The journey to Cahokia took a long day; the burly warriors who bore his bouncing body on the pole traded off as they jogged along. The entire distance people ran up, spitting on Fire Cat, his mother, and sisters. They were pelted with feces, fish guts, garbage, and even had pots of urine dumped on them. Occasionally one of the warriors would roar, lashing out when someone grew careless with his aim.
“Heretics!” “Animals!” “Filthy foreign trash!” Insults were called as they passed. The escorting warriors did little to stop the abuse, only admonishing the crowd against the use of clubs or fishing spears.
Along that entire distance the broad trail never left sight of farmsteads, temples, palaces, and granaries. The sheer number of people they encountered, or who stopped to watch the last of the Red Wing Clan pass, shocked and amazed him.
Were all the people in the world in Cahokia?
Periodically he heard his sisters sobbing and pleading, but for the most part, he kept his jaws locked as filth trickled down his flesh. His throat was parched from thirst, his last drink having been the night before on the canoe. The agony of hanging, and the tight straps eating into his wrists and knees, left him delirious. If he managed to relax, his head bounced, almost popping his neck. The stench of the excrement dripping from his skin burned in his nose.
Can there be any pain worse than this?
And if there was, how could a living body stand it? But he’d seen it, inflicted it himself when he tied captives in the square.
And now it shall be my turn.
Somehow, he had to endure, had to grit his teeth and not scream as they burned his penis and testicles from his body. Not whimper as they cut bits of skin away and poured boiling hickory oil on the raw muscle beneath. Could he keep from shrieking as they pulled his eyes from his head? Could he die with the stoic courage a Red Wing war chief should?

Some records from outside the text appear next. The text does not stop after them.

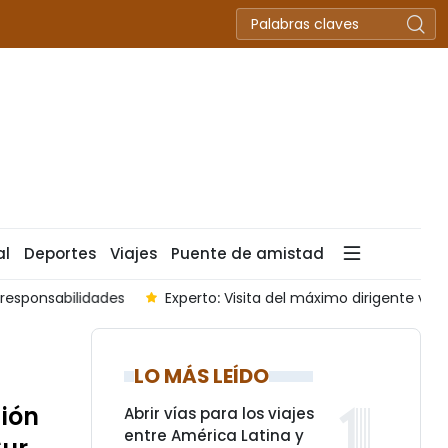
al
Deportes
Viajes
Puente de amistad
del máximo dirigente vietnamita abre nueva etapa de relaciones 
LO MÁS LEÍDO
sión
Abrir vías para los viajes
entre América Latina y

Mercifully he passed out for part of the way, only waking groggily as his body slammed on the ground, the impact of his head on hard clay shooting lights behind his eyelids.
He blinked, asked, “Who? What?” as the warriors untied him. He laid there limp and dazed while his breechcloth was ripped away. Through blurred vision he caught vague images of tattooed warriors as they lifted his senseless body. He watched them extend his flaccid arm and bind his right wrist to the upper corner of the square. Then his left. Another warrior supported him around the waist as his legs were tied. Finally they stepped back, and his body sagged, pulling painfully down on his arms. He’d been tied to hang like a big X in the upright wooden-frame square.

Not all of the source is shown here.